Elections are due to be held May 14 in Punjab but the date for the Khyber Pakhtunkhwa elections has not been decided as yet.
The government had rejected the decision by the court on provincial elections but in a Cabinet meeting Sunday decided to seek approval from Parliament for funds.
While presenting the bill in the National Assembly, the finance minister said that it is now the responsibility of Parliament to decide whether funds to ECP should be released or not.
Dar said snap polls ordered by the apex court were not in the national interest due to security, and economic situation.
“Elections in all assemblies should be held on the same date,” the finance minister said, adding that the government laid this bill before the parliament in light of the Supreme Court’s orders to release Rs 21 billion to the ECP.
The finance minister said the coalition government fully believes in the supremacy of the parliament and rule of law and the Constitution.
Dar maintained that conducting elections is a constitutional responsibility, but it requires that polling for national and all the provincial assemblies is held simultaneously under caretaker setups.
He said this will not only reduce expenditures but also ensure free, fair, and transparent elections.
He recalled that former premier Imran Khan-led Pakistan Tehreek-e-Insaf regime had brought the country to the verge of default by violating the sovereign commitments made with the International Monetary Fund (IMF), adding that this also harmed the credibility of Pakistan.
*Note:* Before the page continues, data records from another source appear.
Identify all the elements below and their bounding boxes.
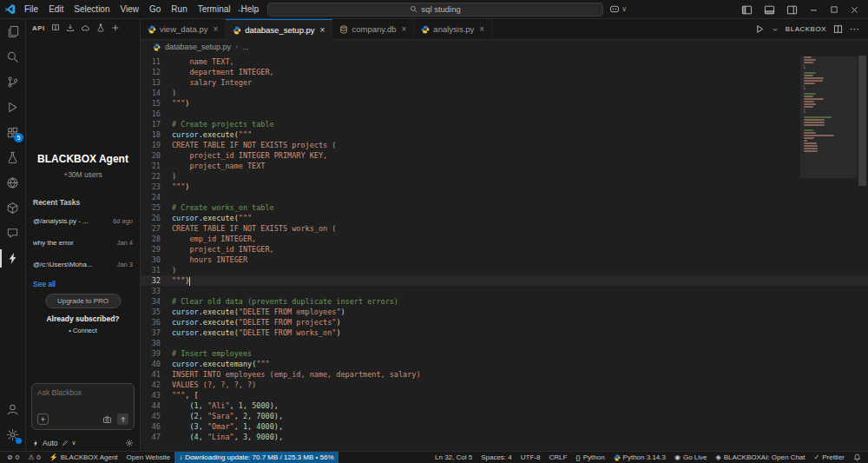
line-number[interactable]: 47: [141, 432, 172, 442]
status-item-python[interactable]: {}Python: [571, 452, 608, 463]
tab-database_setup.py[interactable]: database_setup.py×: [226, 19, 332, 40]
run-button[interactable]: [755, 24, 765, 34]
code-line-26[interactable]: 26cursor.execute(""": [141, 213, 868, 223]
code-line-25[interactable]: 25# Create works_on table: [141, 202, 868, 213]
upgrade-pro-button[interactable]: Upgrade to PRO: [45, 294, 121, 308]
tab-company.db[interactable]: company.db×: [332, 19, 414, 39]
code-line-27[interactable]: 27CREATE TABLE IF NOT EXISTS works_on (: [141, 223, 868, 234]
code-line-22[interactable]: 22): [141, 171, 868, 182]
recent-task-item[interactable]: why the errorJan 4: [26, 232, 140, 254]
code-line-18[interactable]: 18cursor.execute(""": [141, 129, 868, 140]
status-item-python-3-14-3[interactable]: Python 3.14.3: [609, 452, 670, 463]
line-number[interactable]: 38: [141, 338, 172, 348]
code-line-31[interactable]: 31): [141, 265, 868, 275]
code-line-42[interactable]: 42VALUES (?, ?, ?, ?): [141, 380, 868, 390]
tab-close-icon[interactable]: ×: [320, 25, 326, 35]
line-number[interactable]: 42: [141, 380, 172, 390]
editor-scrollbar[interactable]: [857, 54, 868, 451]
status-item-spaces-4[interactable]: Spaces: 4: [477, 452, 516, 463]
code-line-39[interactable]: 39# Insert employees: [141, 348, 868, 359]
back-arrow-icon[interactable]: ←: [236, 2, 246, 17]
line-number[interactable]: 45: [141, 411, 172, 421]
line-number[interactable]: 17: [141, 119, 172, 129]
code-line-24[interactable]: 24: [141, 192, 868, 202]
code-line-33[interactable]: 33: [141, 286, 868, 296]
attach-button[interactable]: +: [37, 413, 49, 425]
pencil-icon[interactable]: [62, 440, 69, 446]
auto-mode-label[interactable]: Auto: [43, 439, 58, 447]
code-line-11[interactable]: 11 name TEXT,: [141, 56, 868, 67]
connect-link[interactable]: • Connect: [26, 327, 140, 334]
status-item-0[interactable]: ⚠0: [23, 452, 45, 463]
code-line-28[interactable]: 28 emp_id INTEGER,: [141, 234, 868, 244]
menu-selection[interactable]: Selection: [69, 2, 115, 17]
line-number[interactable]: 36: [141, 317, 172, 327]
chevron-down-icon[interactable]: ∨: [72, 440, 76, 446]
layout-sidebar-icon[interactable]: [741, 5, 753, 15]
line-number[interactable]: 19: [141, 140, 172, 150]
scrollbar-thumb[interactable]: [858, 56, 866, 186]
book-icon[interactable]: [51, 23, 60, 32]
activity-item-source-control[interactable]: [0, 69, 25, 95]
activity-item-extensions[interactable]: 5: [0, 120, 25, 145]
line-number[interactable]: 37: [141, 327, 172, 338]
code-line-47[interactable]: 47 (4, "Lina", 3, 9000),: [141, 432, 868, 442]
code-line-17[interactable]: 17# Create projects table: [141, 119, 868, 129]
status-item-blackbox-agent[interactable]: ⚡BLACKBOX Agent: [45, 452, 122, 463]
code-line-14[interactable]: 14): [141, 88, 868, 98]
line-number[interactable]: 46: [141, 421, 172, 432]
code-line-16[interactable]: 16: [141, 109, 868, 119]
status-item-downloading-update-70-7-mb-125-3-mb-56[interactable]: ↓Downloading update: 70.7 MB / 125.3 MB …: [174, 452, 338, 463]
line-number[interactable]: 25: [141, 202, 172, 213]
flask-icon[interactable]: [96, 23, 105, 32]
status-item-crlf[interactable]: CRLF: [544, 452, 571, 463]
command-center-search[interactable]: sql studing: [267, 3, 603, 17]
breadcrumb[interactable]: database_setup.py › ...: [141, 40, 868, 54]
code-line-35[interactable]: 35cursor.execute("DELETE FROM employees"…: [141, 307, 868, 317]
status-item-open-website[interactable]: Open Website: [122, 452, 175, 463]
activity-item-blackbox-agent[interactable]: [0, 246, 25, 271]
code-line-44[interactable]: 44 (1, "Ali", 1, 5000),: [141, 400, 868, 411]
menu-terminal[interactable]: Terminal: [193, 2, 236, 17]
recent-task-item[interactable]: @/c:\Users\Moha...Jan 3: [26, 254, 140, 275]
line-number[interactable]: 13: [141, 77, 172, 88]
menu-file[interactable]: File: [19, 2, 43, 17]
menu-edit[interactable]: Edit: [43, 2, 69, 17]
line-number[interactable]: 11: [141, 56, 172, 67]
status-item-ln-32-col-5[interactable]: Ln 32, Col 5: [431, 452, 477, 463]
download-icon[interactable]: [66, 23, 75, 32]
status-item-blackboxai-open-chat[interactable]: ◈BLACKBOXAI: Open Chat: [712, 452, 810, 463]
camera-icon[interactable]: [102, 415, 112, 424]
menu-go[interactable]: Go: [144, 2, 166, 17]
add-icon[interactable]: [111, 23, 120, 32]
code-line-20[interactable]: 20 project_id INTEGER PRIMARY KEY,: [141, 150, 868, 161]
split-editor-icon[interactable]: [833, 24, 843, 34]
copilot-menu-button[interactable]: ∨: [609, 4, 627, 15]
line-number[interactable]: 18: [141, 129, 172, 140]
line-number[interactable]: 34: [141, 296, 172, 307]
line-number[interactable]: 23: [141, 182, 172, 192]
code-line-19[interactable]: 19CREATE TABLE IF NOT EXISTS projects (: [141, 140, 868, 150]
code-line-21[interactable]: 21 project_name TEXT: [141, 161, 868, 171]
tab-view_data.py[interactable]: view_data.py×: [141, 19, 226, 39]
activity-item-explorer[interactable]: [0, 19, 25, 44]
line-number[interactable]: 22: [141, 171, 172, 182]
code-line-43[interactable]: 43""", [: [141, 390, 868, 400]
activity-item-accounts[interactable]: [0, 397, 25, 422]
run-dropdown-chevron-icon[interactable]: [772, 26, 779, 33]
line-number[interactable]: 41: [141, 369, 172, 380]
line-number[interactable]: 33: [141, 286, 172, 296]
code-line-23[interactable]: 23"""): [141, 182, 868, 192]
line-number[interactable]: 20: [141, 150, 172, 161]
line-number[interactable]: 40: [141, 359, 172, 369]
code-line-46[interactable]: 46 (3, "Omar", 1, 4000),: [141, 421, 868, 432]
code-line-29[interactable]: 29 project_id INTEGER,: [141, 244, 868, 255]
line-number[interactable]: 29: [141, 244, 172, 255]
activity-item-run-and-debug[interactable]: [0, 95, 25, 120]
activity-item-remote-explorer[interactable]: [0, 195, 25, 221]
layout-secondary-sidebar-icon[interactable]: [786, 5, 798, 15]
status-item-utf-8[interactable]: UTF-8: [516, 452, 545, 463]
line-number[interactable]: 44: [141, 400, 172, 411]
blackbox-editor-button[interactable]: BLACKBOX: [786, 25, 826, 33]
activity-item-search[interactable]: [0, 44, 25, 69]
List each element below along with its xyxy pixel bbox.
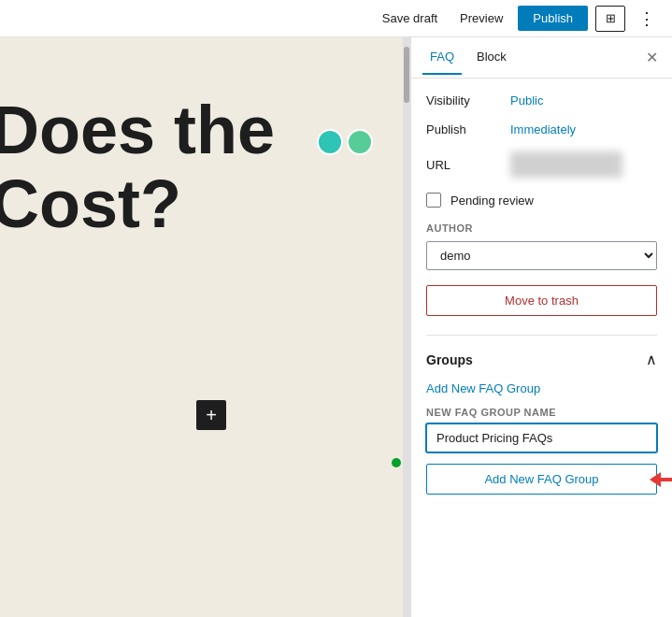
groups-header: Groups ∧ xyxy=(426,351,657,368)
sidebar-tabs: FAQ Block ✕ xyxy=(411,37,672,79)
visibility-label: Visibility xyxy=(426,93,510,108)
add-new-faq-group-link[interactable]: Add New FAQ Group xyxy=(426,381,657,395)
chevron-up-icon: ∧ xyxy=(646,352,657,367)
view-toggle-button[interactable]: ⊞ xyxy=(595,6,625,32)
close-icon: ✕ xyxy=(646,49,658,66)
author-select[interactable]: demo admin xyxy=(426,241,657,270)
top-bar: Save draft Preview Publish ⊞ ⋮ xyxy=(0,0,672,37)
url-value-blurred xyxy=(510,151,622,178)
more-options-button[interactable]: ⋮ xyxy=(633,5,661,33)
avatar-teal xyxy=(317,129,343,155)
canvas-area: Does the Cost? + xyxy=(0,37,410,617)
pending-review-label: Pending review xyxy=(450,194,534,208)
tab-faq[interactable]: FAQ xyxy=(422,40,462,75)
publish-label: Publish xyxy=(426,122,510,136)
tab-block[interactable]: Block xyxy=(469,40,514,75)
publish-button[interactable]: Publish xyxy=(518,6,588,31)
publish-value[interactable]: Immediately xyxy=(510,122,576,136)
scroll-bar[interactable] xyxy=(403,37,410,617)
url-label: URL xyxy=(426,158,510,172)
scroll-thumb xyxy=(404,47,409,103)
dot-indicator xyxy=(392,458,401,467)
new-faq-group-label: NEW FAQ GROUP NAME xyxy=(426,407,657,418)
sidebar-panel: FAQ Block ✕ Visibility Public Publish Im… xyxy=(410,37,672,617)
sidebar-body: Visibility Public Publish Immediately UR… xyxy=(411,79,672,617)
heading-line2: Cost? xyxy=(0,167,275,241)
groups-title: Groups xyxy=(426,352,473,367)
canvas-heading: Does the Cost? xyxy=(0,93,275,241)
visibility-row: Visibility Public xyxy=(426,93,657,108)
author-section-label: AUTHOR xyxy=(426,222,657,234)
groups-section: Groups ∧ Add New FAQ Group NEW FAQ GROUP… xyxy=(426,335,657,495)
pending-review-row: Pending review xyxy=(426,193,657,208)
arrow-indicator xyxy=(651,472,672,487)
pending-review-checkbox[interactable] xyxy=(426,193,441,208)
new-faq-group-input[interactable] xyxy=(426,423,657,452)
visibility-value[interactable]: Public xyxy=(510,93,543,108)
preview-button[interactable]: Preview xyxy=(452,6,510,31)
move-to-trash-button[interactable]: Move to trash xyxy=(426,285,657,316)
view-toggle-icon: ⊞ xyxy=(606,11,616,25)
add-block-icon: + xyxy=(206,405,217,426)
arrow-shaft xyxy=(661,478,672,481)
heading-line1: Does the xyxy=(0,93,275,167)
avatar-group xyxy=(317,129,373,155)
url-row: URL xyxy=(426,151,657,178)
more-options-icon: ⋮ xyxy=(638,9,655,28)
add-block-button[interactable]: + xyxy=(196,400,226,430)
sidebar-close-button[interactable]: ✕ xyxy=(638,45,665,71)
arrow-head-icon xyxy=(650,472,661,487)
add-faq-group-button[interactable]: Add New FAQ Group xyxy=(426,464,657,495)
save-draft-button[interactable]: Save draft xyxy=(375,6,445,31)
avatar-green xyxy=(347,129,373,155)
groups-collapse-button[interactable]: ∧ xyxy=(646,351,657,368)
add-faq-group-row: Add New FAQ Group xyxy=(426,464,657,495)
publish-row: Publish Immediately xyxy=(426,122,657,136)
main-content: Does the Cost? + FAQ Block ✕ V xyxy=(0,37,672,617)
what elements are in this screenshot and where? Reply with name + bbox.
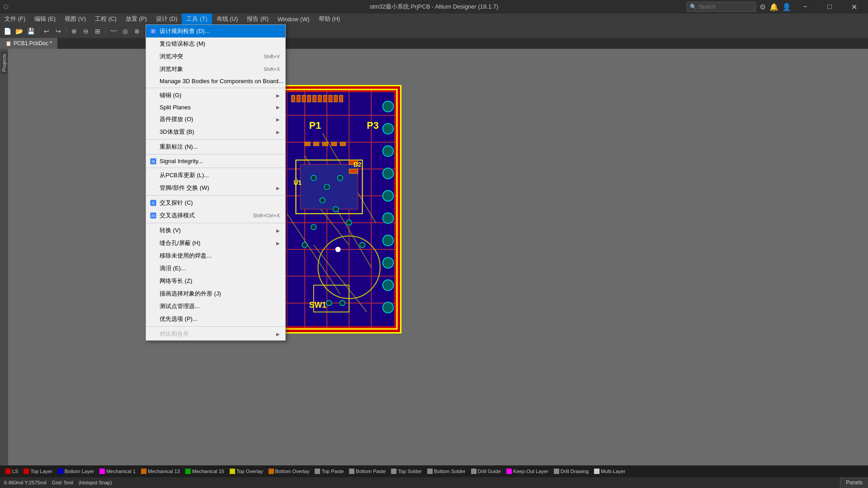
tb-undo[interactable]: ↩ xyxy=(41,26,52,37)
menu-copper[interactable]: 铺铜 (G) ▶ xyxy=(146,89,285,102)
menu-view[interactable]: 视图 (V) xyxy=(60,14,90,24)
drc-icon: D xyxy=(150,28,157,35)
tb-route[interactable]: 〰 xyxy=(108,26,119,37)
tb-open[interactable]: 📂 xyxy=(14,26,24,37)
menu-split-planes[interactable]: Split Planes ▶ xyxy=(146,102,285,113)
browse-conflicts-shortcut: Shift+V xyxy=(264,54,280,59)
notification-icon[interactable]: 🔔 xyxy=(769,3,778,11)
layer-keepout-name: Keep-Out Layer xyxy=(513,469,548,474)
search-box[interactable]: 🔍 xyxy=(687,2,756,12)
layer-mech15-name: Mechanical 15 xyxy=(192,469,224,474)
menu-net-length[interactable]: 网络等长 (Z) xyxy=(146,275,285,287)
separator-7 xyxy=(146,326,285,327)
tb-redo[interactable]: ↪ xyxy=(53,26,64,37)
layer-bottom-overlay-name: Bottom Overlay xyxy=(275,469,310,474)
layer-mech1-name: Mechanical 1 xyxy=(106,469,136,474)
menu-tools[interactable]: 工具 (T) xyxy=(182,14,212,24)
layer-top-paste[interactable]: Top Paste xyxy=(313,467,345,476)
menu-teardrops[interactable]: 滴泪 (E)... xyxy=(146,262,285,275)
svg-point-60 xyxy=(360,242,365,248)
layer-mech1-color xyxy=(99,469,105,474)
tb-save[interactable]: 💾 xyxy=(25,26,36,37)
menu-remove-pads[interactable]: 移除未使用的焊盘... xyxy=(146,249,285,262)
menu-report[interactable]: 报告 (R) xyxy=(242,14,273,24)
pin-swap-label: 管脚/部件 交换 (W) xyxy=(160,184,209,192)
menu-outline[interactable]: 描画选择对象的外形 (J) xyxy=(146,287,285,300)
menu-route[interactable]: 布线 (U) xyxy=(212,14,243,24)
menu-test-point[interactable]: 测试点管理器... xyxy=(146,300,285,313)
tb-pad[interactable]: ◎ xyxy=(120,26,131,37)
svg-rect-70 xyxy=(329,95,332,102)
menu-place[interactable]: 放置 (P) xyxy=(121,14,151,24)
layer-bottom[interactable]: Bottom Layer xyxy=(56,467,96,476)
tab-pcb1[interactable]: 📋 PCB1.PcbDoc * xyxy=(0,38,58,49)
layer-top[interactable]: Top Layer xyxy=(22,467,54,476)
close-button[interactable]: ✕ xyxy=(844,0,864,14)
menu-window[interactable]: Window (W) xyxy=(273,14,314,24)
layer-bottom-paste[interactable]: Bottom Paste xyxy=(347,467,387,476)
menu-stitching[interactable]: 缝合孔/屏蔽 (H) ▶ xyxy=(146,237,285,249)
minimize-button[interactable]: − xyxy=(795,0,816,14)
layer-ls[interactable]: LS xyxy=(4,467,20,476)
tb-zoom-out[interactable]: ⊖ xyxy=(80,26,91,37)
separator-4 xyxy=(146,168,285,168)
layer-multi[interactable]: Multi-Layer xyxy=(592,467,627,476)
menu-project[interactable]: 工程 (C) xyxy=(90,14,121,24)
svg-point-35 xyxy=(383,213,394,224)
menu-cross-probe[interactable]: X 交叉探针 (C) xyxy=(146,197,285,209)
tb-via[interactable]: ⊗ xyxy=(132,26,142,37)
menu-relabel[interactable]: 重新标注 (N)... xyxy=(146,141,285,153)
pin-swap-arrow: ▶ xyxy=(276,186,280,191)
menu-pin-swap[interactable]: 管脚/部件 交换 (W) ▶ xyxy=(146,182,285,194)
panels-button[interactable]: Panels xyxy=(840,477,868,488)
menu-edit[interactable]: 编辑 (E) xyxy=(30,14,60,24)
menu-design[interactable]: 设计 (D) xyxy=(151,14,182,24)
menu-bar: 文件 (F) 编辑 (E) 视图 (V) 工程 (C) 放置 (P) 设计 (D… xyxy=(0,14,868,24)
svg-point-38 xyxy=(383,280,394,291)
update-from-pcb-label: 从PCB库更新 (L)... xyxy=(160,171,209,179)
user-icon[interactable]: 👤 xyxy=(782,3,791,11)
layer-keepout[interactable]: Keep-Out Layer xyxy=(505,467,550,476)
side-tab-projects[interactable]: Projects xyxy=(0,51,8,75)
layer-drill-drawing[interactable]: Drill Drawing xyxy=(552,467,590,476)
layer-ls-color xyxy=(5,469,11,474)
svg-text:XS: XS xyxy=(151,214,156,217)
menu-signal-integrity[interactable]: SI Signal Integrity... xyxy=(146,155,285,167)
menu-manage-3d[interactable]: Manage 3D Bodies for Components on Board… xyxy=(146,75,285,87)
layer-bottom-solder[interactable]: Bottom Solder xyxy=(425,467,467,476)
menu-convert[interactable]: 转换 (V) ▶ xyxy=(146,224,285,237)
layer-bottom-overlay[interactable]: Bottom Overlay xyxy=(267,467,311,476)
stitching-label: 缝合孔/屏蔽 (H) xyxy=(160,239,200,247)
svg-point-32 xyxy=(383,146,394,157)
layer-mech15-color xyxy=(185,469,191,474)
layer-mech13[interactable]: Mechanical 13 xyxy=(139,467,182,476)
menu-browse-conflicts[interactable]: 浏览冲突 Shift+V xyxy=(146,50,285,63)
tb-zoom-in[interactable]: ⊕ xyxy=(69,26,80,37)
maximize-button[interactable]: □ xyxy=(819,0,840,14)
tb-new[interactable]: 📄 xyxy=(2,26,13,37)
menu-help[interactable]: 帮助 (H) xyxy=(314,14,345,24)
layer-bottom-solder-name: Bottom Solder xyxy=(434,469,466,474)
menu-preferences[interactable]: 优先选项 (P)... xyxy=(146,313,285,325)
tb-fit[interactable]: ⊞ xyxy=(92,26,103,37)
menu-file[interactable]: 文件 (F) xyxy=(0,14,30,24)
separator-3 xyxy=(146,154,285,155)
menu-update-from-pcb[interactable]: 从PCB库更新 (L)... xyxy=(146,169,285,182)
search-input[interactable] xyxy=(698,4,753,10)
menu-3d-body[interactable]: 3D体放置 (B) ▶ xyxy=(146,126,285,138)
layer-top-solder[interactable]: Top Solder xyxy=(389,467,424,476)
layer-drill-guide-name: Drill Guide xyxy=(478,469,501,474)
layer-mech1[interactable]: Mechanical 1 xyxy=(98,467,137,476)
settings-icon[interactable]: ⚙ xyxy=(760,3,766,11)
menu-reset-errors[interactable]: 复位错误标志 (M) xyxy=(146,38,285,50)
menu-browse-objects[interactable]: 浏览对象 Shift+X xyxy=(146,63,285,75)
layer-mech15[interactable]: Mechanical 15 xyxy=(184,467,226,476)
layer-top-overlay[interactable]: Top Overlay xyxy=(228,467,265,476)
layer-drill-guide[interactable]: Drill Guide xyxy=(469,467,503,476)
menu-cross-select[interactable]: XS 交叉选择模式 Shift+Ctrl+X xyxy=(146,209,285,222)
menu-drc[interactable]: D 设计规则检查 (D)... xyxy=(146,25,285,38)
tab-pcb1-icon: 📋 xyxy=(5,41,12,47)
convert-arrow: ▶ xyxy=(276,228,280,233)
menu-component-placement[interactable]: 器件摆放 (O) ▶ xyxy=(146,113,285,126)
tb-sep2 xyxy=(66,27,66,36)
Pakistan is in danger of defaulting on its debt, with an IMF bailout programme stalled since November, while a bruising political battle is raging between the government and Khan.
The cash-strapped nation is in dire need of funds with its foreign exchange reserves hovering around $ 4.2 billion which provides barely one month of import cover.
National Assembly Speaker Raja Pervez Ashraf referred the bill to the NA standing committee concerned while adjourning the session till Thursday 2 pm.
Senate Chairman Sadiq Sanjrani, after the bill was presented, asked the members to submit notices by April 13 for the proposal to make recommendations on the bill and adjourned the session till 10 am Friday (April 14).
It is not clear if the presentation of the bill in Parliament would be sufficient to meet the court orders of releasing funds by April 10. What is clear, however, is that the political instability is not going to end and the economic situation will remain fragile.
Meanwhile, the Dawn newspaper reported that the bill states that the required funds for the elections in Punjab and Khyber Pakhtunkhwa shall be “an expenditure charged upon the Federal Consolidated Fund”, which it said comprises all revenues received by the federal government, all loans raised by that government and all money received by it in repayment of any loan.
It also states that it shall “override other laws” and have effect “notwithstanding anything contained in any other law, rules and regulations” when it was in force.
It added that the proposed law would stand repealed once the elections to both the assemblies were held, noting that the general elections and polls to the Sindh and Balochistan assemblies need not be held for it to be repealed.